After considering the key questions surrounding the protests – their prospects for success and the steps Israel should or should not take – it remains clear that the risk of escalation to a full‑scale war with Iran persists, whichever side triggers it.

And what would another war with Iran look like? To begin with, we should avoid the terminology used for conflicts with Hamas or Hezbollah; this would not be a “round” but a full‑scale war.

Even before any effort to rebuild its missile array, Iran retained enough missiles after the war in June to pose a serious challenge to Israel. Its missile and unmanned aerial vehicle (UAV) capabilities were the only systems that performed reliably during that conflict, and there is little doubt that Iran is now studying its shortcomings and drawing lessons.

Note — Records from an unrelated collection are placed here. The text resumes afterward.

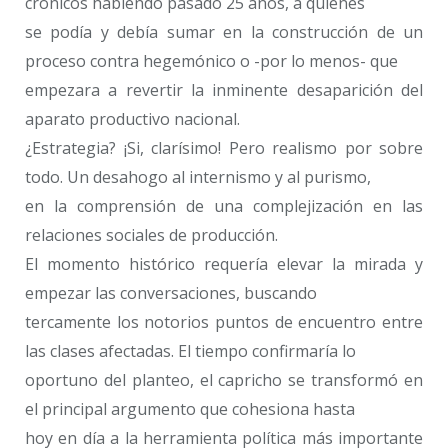
crónicos habiendo pasado 25 años, a quiénes
se podía y debía sumar en la construcción de un
proceso contra hegemónico o -por lo menos- que
empezara a revertir la inminente desaparición del
aparato productivo nacional.
¿Estrategia? ¡Si, clarísimo! Pero realismo por sobre
todo. Un desahogo al internismo y al purismo,
en la comprensión de una complejización en las
relaciones sociales de producción.
El momento histórico requería elevar la mirada y
empezar las conversaciones, buscando
tercamente los notorios puntos de encuentro entre
las clases afectadas. El tiempo confirmaría lo
oportuno del planteo, el capricho se transformó en
el principal argumento que cohesiona hasta
hoy en día a la herramienta política más importante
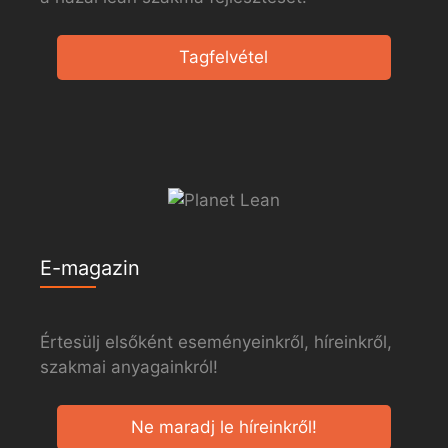
Tagfelvétel
E-magazin
Értesülj elsőként eseményeinkről, híreinkről,
szakmai anyagainkról!
Ne maradj le híreinkről!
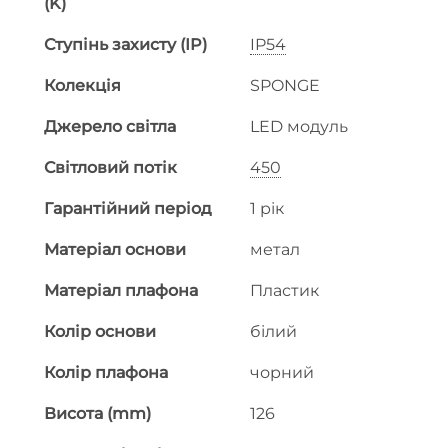
(K)
Ступінь захисту (IP)
IP54
Колекція
SPONGE
Джерело світла
LED модуль
Світловий потік
450
Гарантійний період
1 рік
Матеріал основи
метал
Матеріал плафона
Пластик
Колір основи
білий
Колір плафона
чорний
Висота (mm)
126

In any future confrontation, we are likely to face a more formidable threat: larger salvos, the continued ability to fire dozens of missiles in a single burst, and launches dispersed across a wider geographic “fan pattern” that could complicate Israel’s defensive response.

There is little doubt that if Iran or Israel initiates a war, the opening phase will involve several intense days of reciprocal missile fire, placing the Israeli home front and critical infrastructure under severe strain.

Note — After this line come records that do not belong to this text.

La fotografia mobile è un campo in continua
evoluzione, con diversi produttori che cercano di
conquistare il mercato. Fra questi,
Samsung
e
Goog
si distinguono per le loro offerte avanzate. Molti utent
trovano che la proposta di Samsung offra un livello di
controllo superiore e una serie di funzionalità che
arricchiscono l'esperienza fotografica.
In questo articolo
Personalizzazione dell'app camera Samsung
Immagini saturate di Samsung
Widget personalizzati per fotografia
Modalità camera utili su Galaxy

Such a scenario would test the country’s ability to maintain operational continuity, deliver emergency services, and limit casualties and damage, especially to essential systems, to avoid a repeat of incidents like the one at Soroka Medical Center in Beersheba. 

Israel must absorb the lessons of the previous conflict and prepare for the next, which will differ in character and begin from the point at which the last one ended.

The writer is a retired Brigadier-General and former Israel Air Force commander.